Predicting Gastrointestinal Organ Motion for SBRT Treatments of Pancreatic Cancer Using a Generative Deep Learning Model
Abstract
Purpose
As pancreatic cancer treatments are trending toward ablative regimes, accounting for the motion of organs-at-risk is crucial due to potential toxicities. MR-guided online adaptative radiotherapy is effective at mitigating organ motion, however, the availability is limited. The aim of this study is to develop a generative deep learning model to predict future abdominal anatomies in aid of treatment planning strategies facilitating anatomically robust treatment planning.
Methods
The model was trained on data from 107 pancreatic cancer patients, treated with MR-guided online adaptive radiotherapy to 50 Gy in 5 fractions. Patients were split into 86 for training, including 5 for validation, and 21 for testing. Each patient had a simulation MRI and five daily MRIs. The stomach, duodenum and bowels were contoured, and physician validated on each MRI. Based on a variational autoencoder architecture, a probabilistic generative deep learning daily anatomy model was built. The model learns the main modes of motion, then given a planning image it generates deformation vector fields that warp the image into possible patient-specific future anatomies.
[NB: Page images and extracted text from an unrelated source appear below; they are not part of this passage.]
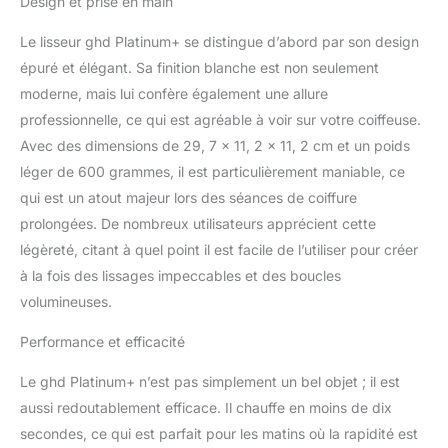
Design et prise en main
maintenir de façon
continue la température
Le lisseur ghd Platinum+ se distingue d’abord par son design
optimale de coiffage Des
épuré et élégant. Sa finition blanche est non seulement
cheveux visiblement plus
moderne, mais lui confère également une allure
sains : ghd platinum+
chauffe à la température
professionnelle, ce qui est agréable à voir sur votre coiffeuse.
optimale de coiffage de
Avec des dimensions de 29, 7 x 11, 2 x 11, 2 cm et un poids
185°C pour une casse
léger de 600 grammes, il est particulièrement maniable, ce
réduite de 70 % et une
qui est un atout majeur lors des séances de coiffure
couleur 2X plus
préservée Plaques haute
prolongées. De nombreux utilisateurs apprécient cette
précision avec
légèreté, citant à quel point il est facile de l’utiliser pour créer
revêtement ultra gloss
à la fois des lissages impeccables et des boucles
pour un coiffage sans
volumineuses.
effort et 20 % de
brillance en plus Plus
Performance et efficacité
qu'un simple fer à lisser,
son design unique vous
Le ghd Platinum+ n’est pas simplement un bel objet ; il est
permet de réaliser des
aussi redoutablement efficace. Il chauffe en moins de dix
coiffages à l'infini :
cheveux lisses,
secondes, ce qui est parfait pour les matins où la rapidité est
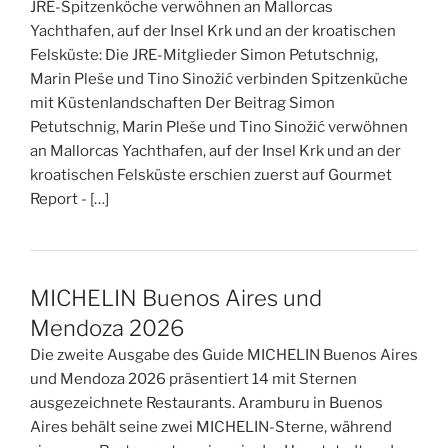
JRE-Spitzenköche verwöhnen an Mallorcas
Yachthafen, auf der Insel Krk und an der kroatischen
Felsküste: Die JRE-Mitglieder Simon Petutschnig,
Marin Pleše und Tino Sinožić verbinden Spitzenküche
mit Küstenlandschaften Der Beitrag Simon
Petutschnig, Marin Pleše und Tino Sinožić verwöhnen
an Mallorcas Yachthafen, auf der Insel Krk und an der
kroatischen Felsküste erschien zuerst auf Gourmet
Report - […]
MICHELIN Buenos Aires und
Mendoza 2026
Die zweite Ausgabe des Guide MICHELIN Buenos Aires
und Mendoza 2026 präsentiert 14 mit Sternen
ausgezeichnete Restaurants. Aramburu in Buenos
Aires behält seine zwei MICHELIN-Sterne, während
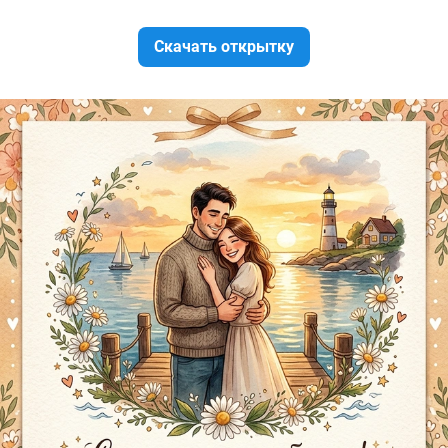
Скачать открытку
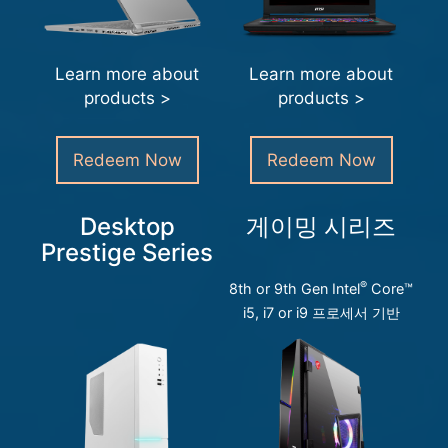
Learn more about
Learn more about
products >
products >
Redeem Now
Redeem Now
Desktop
게이밍 시리즈
Prestige Series
®
8th or 9th Gen Intel
Core™
i5, i7 or i9 프로세서 기반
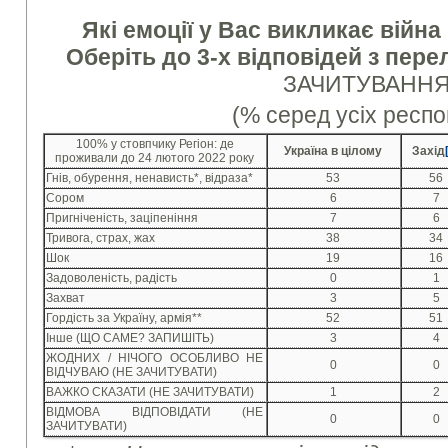
Які емоції у Вас викликає війна
Оберіть до 3-х відповідей з пере
ЗАЧИТУВАНН
(% серед усіх респо
100% у стовпчику Регіон: де
Україна в цілому
Захід
проживали до 24 лютого 2022 року
Гнів, обурення, ненависть*, відраза*
53
56
Сором
6
7
Пригніченість, заціпеніння
7
6
Тривога, страх, жах
38
34
Шок
19
16
Задоволеність, радість
0
1
Захват
3
5
Гордість за Україну, армія**
52
51
Інше (ЩО САМЕ? ЗАПИШІТЬ)
3
4
ЖОДНИХ / НІЧОГО ОСОБЛИВО НЕ
0
0
ВІДЧУВАЮ (НЕ ЗАЧИТУВАТИ)
ВАЖКО СКАЗАТИ (НЕ ЗАЧИТУВАТИ)
1
2
ВІДМОВА ВІДПОВІДАТИ (НЕ
0
0
ЗАЧИТУВАТИ)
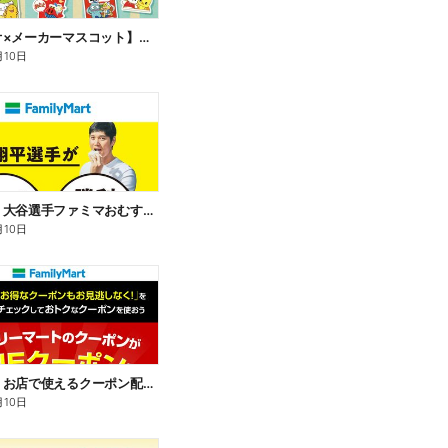
【サンリオ×メーカーマスコット】オリジナルグッズ貰える!
月10日
【おトク】大谷選手ファミマおむすび割
月10日
【おトク】お店で使えるクーポン配信中
月10日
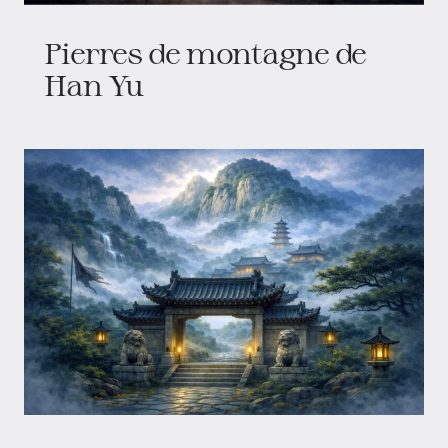
Pierres de montagne de
Han Yu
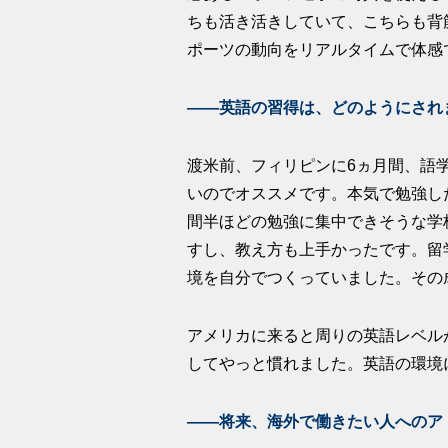
ちも活き活きしていて、こちらも背
ポーツの動向をリアルタイムで体感
――英語の習得は、どのようにされ
渡米前、フィリピンに6ヵ月間、語
いのでオススメです。本気で勉強し
間半ほどの勉強に集中できそうな学
すし、教え方も上手かったです。留
境を自分でつくっていました。その
アメリカに来ると周りの英語レベル
してやっと慣れました。英語の環境
――将来、海外で働きたい人へのア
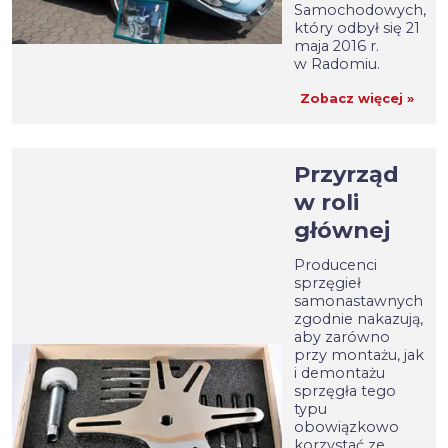
Samochodowych,
który odbył się 21
maja 2016 r.
w Radomiu.
Zobacz więcej »
Przyrząd
w roli
głównej
Producenci
sprzęgieł
samonastawnych
zgodnie nakazują,
aby zarówno
przy montażu, jak
i demontażu
sprzęgła tego
typu
obowiązkowo
korzystać ze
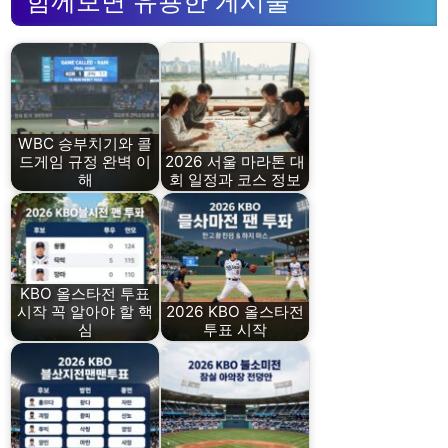
함께보면 유용한 게시물
WBC 승부치기와 콜
드게임 규정 완벽 이
2026 서울 마라톤 대
해
회 일정과 코스 정보
KBO 올스타전 투표
시작 꼭 알아야 할 핵
2026 KBO 올스타전
심
투표 시작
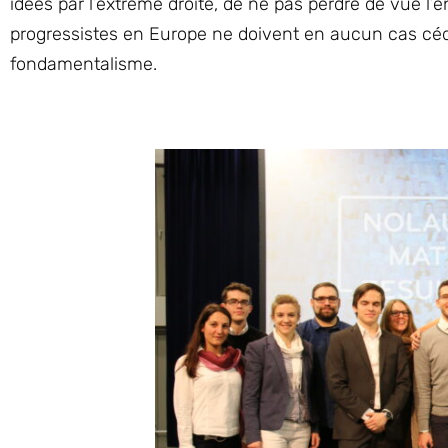
idées par l’extrême droite, de ne pas perdre de vue l’
progressistes en Europe ne doivent en aucun cas céde
fondamentalisme.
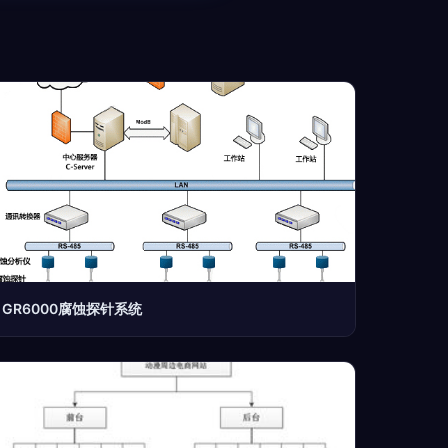
GR6000腐蚀探针系统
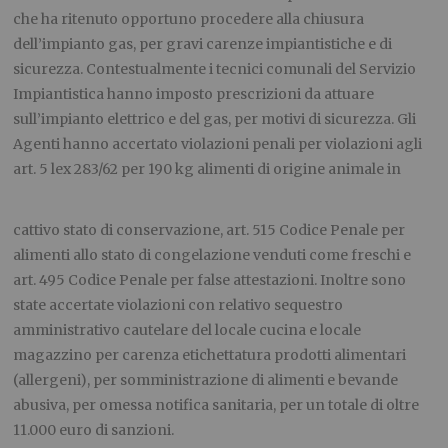
che ha ritenuto opportuno procedere alla chiusura
dell’impianto gas, per gravi carenze impiantistiche e di
sicurezza. Contestualmente i tecnici comunali del Servizio
Impiantistica hanno imposto prescrizioni da attuare
sull’impianto elettrico e del gas, per motivi di sicurezza. Gli
Agenti hanno accertato violazioni penali per violazioni agli
art. 5 lex 283/62 per 190 kg alimenti di
origine animale in
cattivo stato di conservazione, art. 515 Codice Penale per
alimenti allo stato di congelazione venduti come freschi e
art. 495 Codice Penale per false attestazioni. Inoltre sono
state accertate violazioni con relativo sequestro
amministrativo cautelare del locale cucina e locale
magazzino per carenza etichettatura prodotti alimentari
(allergeni), per somministrazione di alimenti e bevande
abusiva, per omessa notifica sanitaria, per un totale di oltre
11.000 euro di sanzioni.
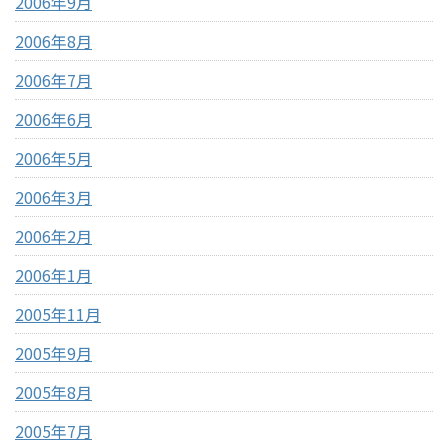
2006年9月
2006年8月
2006年7月
2006年6月
2006年5月
2006年3月
2006年2月
2006年1月
2005年11月
2005年9月
2005年8月
2005年7月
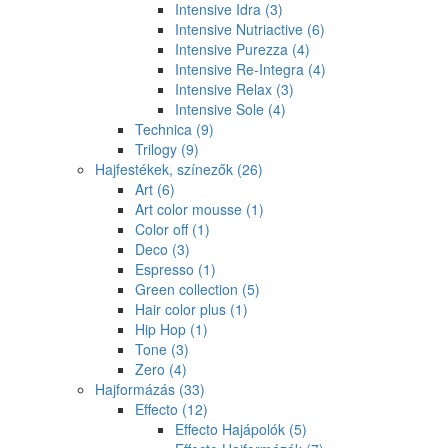
Intensive Idra
(3)
Intensive Nutriactive
(6)
Intensive Purezza
(4)
Intensive Re-Integra
(4)
Intensive Relax
(3)
Intensive Sole
(4)
Technica
(9)
Trilogy
(9)
Hajfestékek, színezők
(26)
Art
(6)
Art color mousse
(1)
Color off
(1)
Deco
(3)
Espresso
(1)
Green collection
(5)
Hair color plus
(1)
Hip Hop
(1)
Tone
(3)
Zero
(4)
Hajformázás
(33)
Effecto
(12)
Effecto Hajápolók
(5)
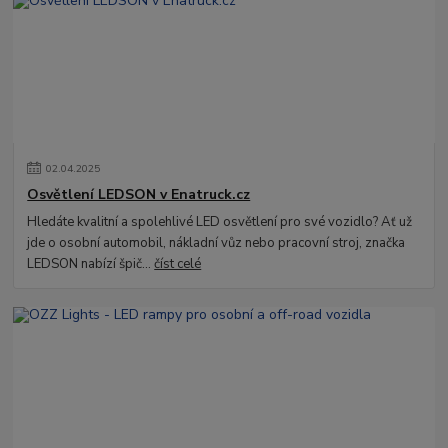
02
.
04
.
2025
Osvětlení LEDSON v Enatruck.cz
Hledáte kvalitní a spolehlivé LED osvětlení pro své vozidlo? Ať už
jde o osobní automobil, nákladní vůz nebo pracovní stroj, značka
LEDSON nabízí špič...
číst celé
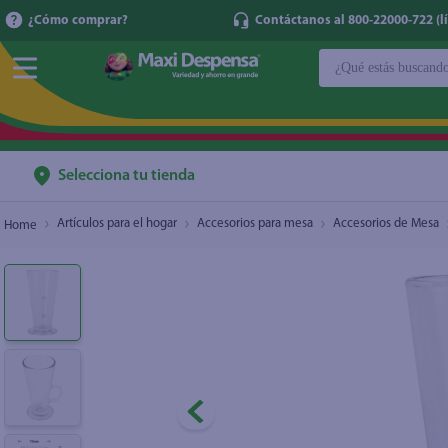
¿Cómo comprar?
Contáctanos al 800-22000-722 (lí
¿Qué estás buscan
Jarra Zibo de vidrio
$1.25
TÉRMINOS MÁ
1
.
cerveza
2
.
cafe
Selecciona tu tienda
3
.
leche
Artículos para el hogar
Accesorios para mesa
Accesorios de Mesa
4
.
aceite
5
.
coca cola
6
.
pañales
7
.
samsung
8
.
shampoo
9
.
papel higién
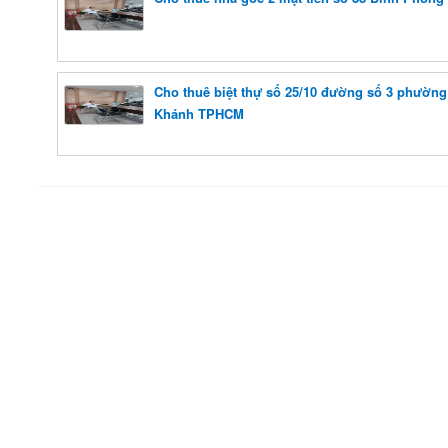
Cho thuê biệt thự số 25/10 đường số 3 phường
Khánh TPHCM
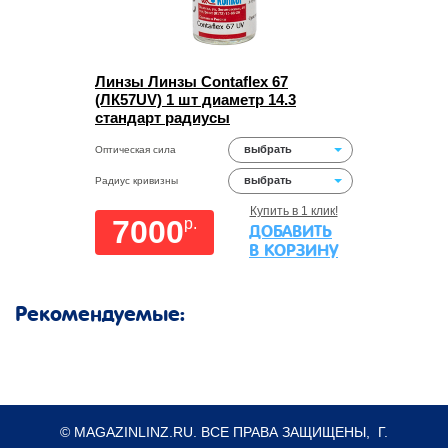
Линзы Линзы Contaflex 67
(ЛК57UV) 1 шт диаметр 14.3
стандарт радиусы
выбрать
Оптическая сила
выбрать
Радиус кривизны
Купить в 1 клик!
7000
p.
ДОБАВИТЬ
В КОРЗИНУ
Рекомендуемые:
© MAGAZINLINZ.RU. ВСЕ ПРАВА ЗАЩИЩЕНЫ, Г.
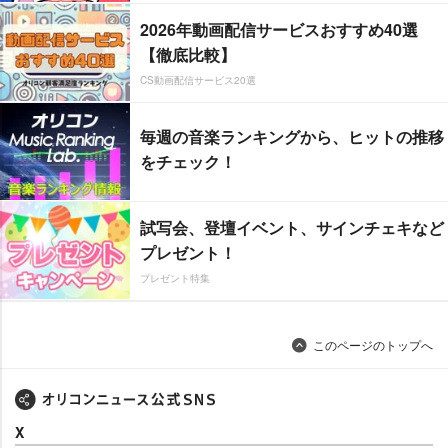
2026年動画配信サービスおすすめ40選
【徹底比較】
CS動画配信サービス20選
毎週の音楽ランキングから、ヒットの推移
をチェック！
試写会、登壇イベント、サインチェキなど
プレゼント！
プレゼント特集
このページのトップへ
X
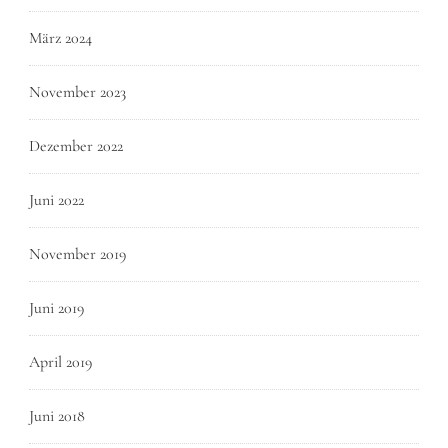
März 2024
November 2023
Dezember 2022
Juni 2022
November 2019
Juni 2019
April 2019
Juni 2018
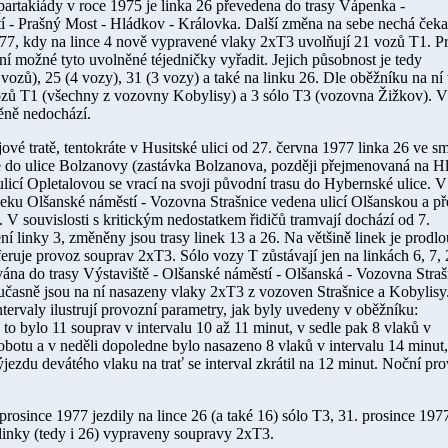
Spartakiády v roce
1975
je linka 26 převedena do trasy Vápenka -
 - Prašný Most - Hládkov - Královka. Další změna na sebe nechá čeka
977
, kdy na lince 4 nově vypravené vlaky 2xT3 uvolňují 21 vozů T1. P
í možné tyto uvolněné téjedničky vyřadit. Jejich působnost je tedy
 vozů), 25 (4 vozy), 31 (3 vozy) a také na linku 26. Dle oběžníku na ní
ozů T1 (všechny z vozovny Kobylisy) a 3 sólo T3 (vozovna Žižkov). V
ně nedochází.
ové tratě, tentokráte v Husitské ulici od
27. června 1977
linka 26 ve s
 do ulice Bolzanovy (zastávka Bolzanova, později přejmenovaná na H
ulicí Opletalovou se vrací na svoji původní trasu do Hybernské ulice. V
eku Olšanské náměstí - Vozovna Strašnice vedena ulicí Olšanskou a př
 V souvislosti s kritickým nedostatkem řidičů tramvají dochází od
7.
ní linky 3, změněny jsou trasy linek 13 a 26. Na většině linek je prodl
referuje provoz souprav 2xT3. Sólo vozy T zůstávají jen na linkách 6, 7, 
ána do trasy Výstaviště - Olšanské náměstí - Olšanská - Vozovna Straš
oučasně jsou na ní nasazeny vlaky 2xT3 z vozoven Strašnice a Kobylisy
ntervaly ilustrují provozní parametry, jak byly uvedeny v oběžníku:
to bylo 11 souprav v intervalu 10 až 11 minut, v sedle pak 8 vlaků v
obotu a v neděli dopoledne bylo nasazeno 8 vlaků v intervalu 14 minut,
jezdu devátého vlaku na trať se interval zkrátil na 12 minut. Noční pr
 prosince 1977
jezdily na lince 26 (a také 16) sólo T3,
31. prosince 197
linky (tedy i 26) vypraveny soupravy 2xT3.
The model performance was assessed by comparing the training vs model generated distributions of change in volume and center-of-mass (COM), by computing the Wasserstein distance between the distributions.
Results
The model generated warped MR images with associated contours, resembling plausible patient anatomies. The Wasserstein distances between the training and generated volume change distributions were 0.28, 0.38, 0.28 and 0.34 versus 0.58, 0.39, 0.60, 0.67 for the center of mass change for the stomach, duodenum, colon, and small bowel respectively.
Conclusion
Future anatomies were predicted with volume and COM changes approaching the clinically observed changes. The complexity of abdominal motion poses a challenge; however, the current model performance shows a promising start into patient-specific organ range prediction that could be used as a successful tool for anatomically robust planning.